• _WHAT YOU HAVE TO DO_: Down to the last line, set down the listing below exactly, apart from its pictures.

.....

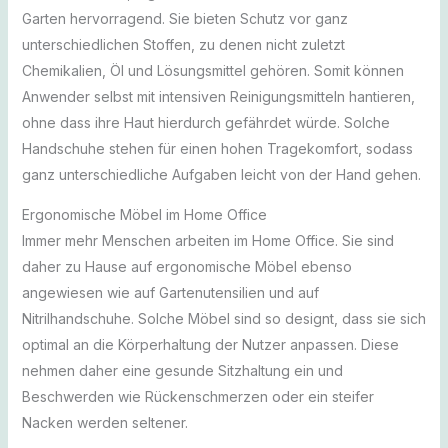
Garten hervorragend. Sie bieten Schutz vor ganz
unterschiedlichen Stoffen, zu denen nicht zuletzt
Chemikalien, Öl und Lösungsmittel gehören. Somit können
Anwender selbst mit intensiven Reinigungsmitteln hantieren,
ohne dass ihre Haut hierdurch gefährdet würde. Solche
Handschuhe stehen für einen hohen Tragekomfort, sodass
ganz unterschiedliche Aufgaben leicht von der Hand gehen.
Ergonomische Möbel im Home Office
Immer mehr Menschen arbeiten im Home Office. Sie sind
daher zu Hause auf ergonomische Möbel ebenso
angewiesen wie auf Gartenutensilien und auf
Nitrilhandschuhe. Solche Möbel sind so designt, dass sie sich
optimal an die Körperhaltung der Nutzer anpassen. Diese
nehmen daher eine gesunde Sitzhaltung ein und
Beschwerden wie Rückenschmerzen oder ein steifer
Nacken werden seltener.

.....

• _ANSWER AREA_:
Garten hervorragend. Sie bieten Schutz vor ganz
unterschiedlichen Stoffen, zu denen nicht zuletzt
Chemikalien, Öl und Lösungsmittel gehören. Somit können
Anwender selbst mit intensiven Reinigungsmitteln hantieren,
ohne dass ihre Haut hierdurch gefährdet würde. Solche
Handschuhe stehen für einen hohen Tragekomfort, sodass
ganz unterschiedliche Aufgaben leicht von der Hand gehen.
Ergonomische Möbel im Home Office
Immer mehr Menschen arbeiten im Home Office. Sie sind
daher zu Hause auf ergonomische Möbel ebenso
angewiesen wie auf Gartenutensilien und auf
Nitrilhandschuhe. Solche Möbel sind so designt, dass sie sich
optimal an die Körperhaltung der Nutzer anpassen. Diese
nehmen daher eine gesunde Sitzhaltung ein und
Beschwerden wie Rückenschmerzen oder ein steifer
Nacken werden seltener.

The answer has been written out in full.